For that matter, le Nouvelliste didn't even have anything front and center on their website; I had to go to Haiti News for that.  If you are interested, by the way, they gather news from around the web.
Maybe I should be putting this on my links to the side...
Does anyone know if Le Nouvelliste has a weather page I just haven't found or if that's not part of their regular website?

Pertinent excerpt from the UK Yahoo article on the storm:

Tropical Storm Irene roared into the Caribbean Sunday with forecasters warning it could reach hurricane strength as it bore down on the Dominican Republic and quake-ravaged Haiti.

The US National Hurricane Center said the storm, the ninth of the Atlantic season, was centered some 25 miles (40 kilometers) east-southeast of St. Croix, US Virgin Islands, with sustained winds of 50 miles per hour at 2100 GMT.

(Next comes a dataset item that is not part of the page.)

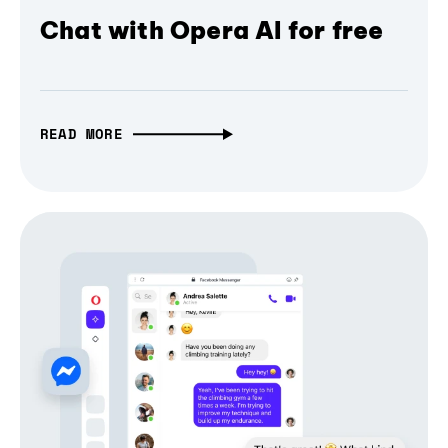
Chat with Opera AI for free
READ MORE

Irene was tracking a path toward the island of Hispaniola, which includes Haiti and the Dominican Republic.

With the storm expected to strengthen, hurricane warnings were in effect for the Dominican Republic's entire coastline, and for the island of Puerto Rico.

"Some strengthening is forecast during the next day or so, and Irene could become a hurricane on Monday," the center said.

Forecasters said the storm could weaken as it moves over the Dominican Republic, and that the storm could later track toward the Bahamas and Florida coast. A tropical storm warning was in effect for Haiti.

Haiti dodged a weather disaster earlier this month when it was brushed by Tropical Storm Emily, but Irene revived fears in a country where some 300,000 people still live in makeshift camps after a catastrophic 2010 earthquake that killed an estimated 225,000 people.

In the Haitian capital, the US embassy announced that the naval hospital ship USNS Comfort, which only arrived in Port-au-Prince on Thursday, would be forced to cease operations Sunday and seek safe haven due to the forecast.

Haiti was the ship's final port of call at the end of a five-month humanitarian aid mission in Latin America and the Caribbean.

Irene was expected to pass near or over Puerto Rico later Sunday and approach the Dominican Republic on Monday, the NHC said.

It was expected to dump as much as 10 inches of rain (25 centimeters) on Haiti and the Dominican Republic, and four to seven inches of rain on the Leeward Islands, Puerto Rico and the Virgin Islands.